Per quanto concerne la Sicilia, dove mirabile fu l’impegno pedagogico di Giovanni Agostino De Cosmi, alla munificenza di privati cittadini fu dovuta l’apertura delle scuole di Augusta e Randazzo; l’abate Santacolomba creò a sue spese un centro d’istruzione nel seminario di S. Lucia del Mela; due scuole vennero attivate dentro il Palazzo reale di Palermo grazie a un finanziamento del viceré Caramanico e altre cinque videro la luce a carico delle rendite della Real Magione in Prizzi, Palazzo Adriano, Chiusa Sclafani, Giuliana e Palermo. I municipi, dal canto loro, si adoperarono con impegno nell’istituire scuole normali, in una nobile gara che coinvolse tanto piccoli comuni - come, fra gli altri, Aci S. Antonio, Gagliano, Tortorici, Viagrande - quanto grossi centri urbani delle dimensioni di Caltagirone, Caltanissetta, Marsala, Noto, Termini.
Sebbene con alterne vicende, insomma, la consapevolezza, “del diritto e del dovere dello Stato di provvedere all’istruzione dei cittadini, non verrà più meno anche quando le vicende politiche ne offuscheranno o ne indeboliranno il valore”: sono parole - scritte nel 1927 - di uno storico che, ancora una volta, non ebbe nulla da spartire con il “borbonismo”, Alfredo Zazo.
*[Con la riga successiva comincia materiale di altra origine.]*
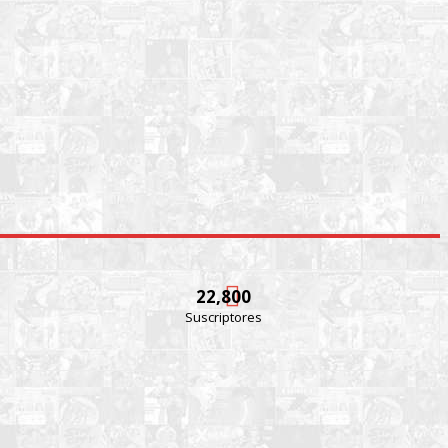
22,800
Suscriptores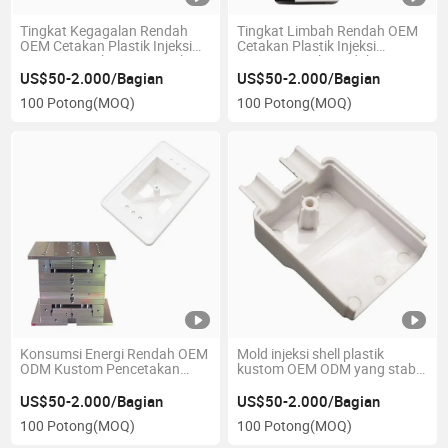
Tingkat Kegagalan Rendah
Tingkat Limbah Rendah OEM
OEM Cetakan Plastik Injeksi
Cetakan Plastik Injeksi
Kustom untuk Tutup Botol
Kustom untuk Produk
Medis
Elektronik
US$50-2.000/Bagian
US$50-2.000/Bagian
100 Potong
(MOQ)
100 Potong
(MOQ)
Konsumsi Energi Rendah OEM
Mold injeksi shell plastik
ODM Kustom Pencetakan
kustom OEM ODM yang stabil
Injeksi Plastik untuk Eksterior
tinggi untuk rumah earphone
Otomotif
US$50-2.000/Bagian
US$50-2.000/Bagian
100 Potong
(MOQ)
100 Potong
(MOQ)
Proprio Zazo riporta, alla fine della sua importante monografia sull’istruzione pubblica e privata nel Napoletano dal 1767 al 1860, una dichiarazione illuminante di un “padre della patria”, che dai Borbone era stato perseguitato, ovvero Luigi Settembrini: “Noi altri Napoletani paghiamo la pena di una nostra bugia: abbiamo gridato per tutto il mondo che i Borboni ci avevano imbarbariti e imbestiati e tutto il mondo ci ha creduto bestie, specialmente il Piemonte, che non aveva tutta la colpa quando ci mandò i sillabari e le grammatiche italiane”.